# My kit so far



## Willa (Feb 9, 2006)

.....


----------



## vircore (Feb 9, 2006)

what are the full size pigments?

i love your pigments samples ^_^


----------



## Willa (Feb 9, 2006)

Quote:

   Originally Posted by *vircore* 
_what are the full size pigments?

i love your pigments samples ^_^_

 
In the second picture?

The pink and green are from Tony & Tina
Those are the first pigments I've bought, but unfortunatly they don't sell in Montreal anymore  
	

	
	
		
		

		
			




They have great colors...
Usually, the ''bottle'' looks like this :





And the others... its obvious


----------



## velvet (Feb 9, 2006)

montreal?  oh im going there the end of march!  i def. wanna hit up some mac places when i get there!  any suggestions?


----------



## Willa (Feb 9, 2006)

Quote:

   Originally Posted by *velvet* 
_montreal?  oh im going there the end of march!  i def. wanna hit up some mac places when i get there!  any suggestions?_

 
You can go on Ste Catherine street, metro Peel, at Ogilvy, there's a pro mac (I think its pro)

At McGill metro, at LaBaie, in the basement theres a little mac counter, and at street level a bigger (normal) counter. There, you can also find Makeup For Ever, its a must see and the sellers are really sweet.

On St Laurent street (St-Laurent metro) theres a Pro store

At Labaie (Galerie d'anjour) tourists dont usually go there, its a mall... theres another counter

You definitely want to go at Ogilvy and Holth Renfrew, the best makeup brands are there.


----------



## mspixieears (Feb 10, 2006)

You have some stunning e/s colours in your collection! Makeup For Ever isn't so popular here, don't know why when they seem to do so many wonderful colours and products. Thanks for sharing!


----------



## Willa (Feb 10, 2006)

Quote:

   Originally Posted by *mspixieears* 
_You have some stunning e/s colours in your collection! Makeup For Ever isn't so popular here, don't know why when they seem to do so many wonderful colours and products.

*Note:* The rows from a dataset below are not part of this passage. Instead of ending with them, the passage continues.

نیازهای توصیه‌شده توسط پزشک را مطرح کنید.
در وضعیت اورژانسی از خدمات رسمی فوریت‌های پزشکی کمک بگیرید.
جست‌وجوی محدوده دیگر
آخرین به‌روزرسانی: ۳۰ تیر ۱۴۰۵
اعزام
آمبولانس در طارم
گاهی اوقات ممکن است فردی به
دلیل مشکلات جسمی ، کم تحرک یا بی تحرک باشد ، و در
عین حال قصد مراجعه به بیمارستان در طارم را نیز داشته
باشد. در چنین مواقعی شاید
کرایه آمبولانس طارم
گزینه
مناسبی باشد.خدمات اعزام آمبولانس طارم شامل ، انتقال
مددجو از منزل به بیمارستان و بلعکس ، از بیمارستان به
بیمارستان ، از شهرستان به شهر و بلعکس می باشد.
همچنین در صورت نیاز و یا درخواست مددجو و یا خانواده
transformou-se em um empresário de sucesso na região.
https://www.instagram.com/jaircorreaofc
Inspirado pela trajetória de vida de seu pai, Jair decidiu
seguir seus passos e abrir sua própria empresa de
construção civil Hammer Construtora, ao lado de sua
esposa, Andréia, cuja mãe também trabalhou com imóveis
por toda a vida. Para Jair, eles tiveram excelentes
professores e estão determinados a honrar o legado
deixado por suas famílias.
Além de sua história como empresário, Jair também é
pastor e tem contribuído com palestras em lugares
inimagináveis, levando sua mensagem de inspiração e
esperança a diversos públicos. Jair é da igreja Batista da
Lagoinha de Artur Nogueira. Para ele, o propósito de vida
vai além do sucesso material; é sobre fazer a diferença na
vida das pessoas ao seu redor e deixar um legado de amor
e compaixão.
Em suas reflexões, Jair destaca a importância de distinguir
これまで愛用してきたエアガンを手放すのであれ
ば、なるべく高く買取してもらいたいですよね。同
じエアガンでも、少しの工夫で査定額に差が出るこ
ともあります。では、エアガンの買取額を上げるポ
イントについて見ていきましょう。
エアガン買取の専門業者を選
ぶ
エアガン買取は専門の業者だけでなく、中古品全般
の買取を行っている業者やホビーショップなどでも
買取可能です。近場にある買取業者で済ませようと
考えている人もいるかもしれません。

Thanks for sharing!_

 
The reason why I started buying MUFE is simple
Each time I went to a MAC counter, the sellers were playing snob on me, so I got tired of this and went to MUFE. They are really sweet, and the quality of the products is #1. 

Don't think I don't like MAC (I do, A LOT! loll) but the thing thats great with MUFE is that they always show me some new tips, they give me samples (gloss, base and foundation, lose powder, nail polish, even eyeshaddow!)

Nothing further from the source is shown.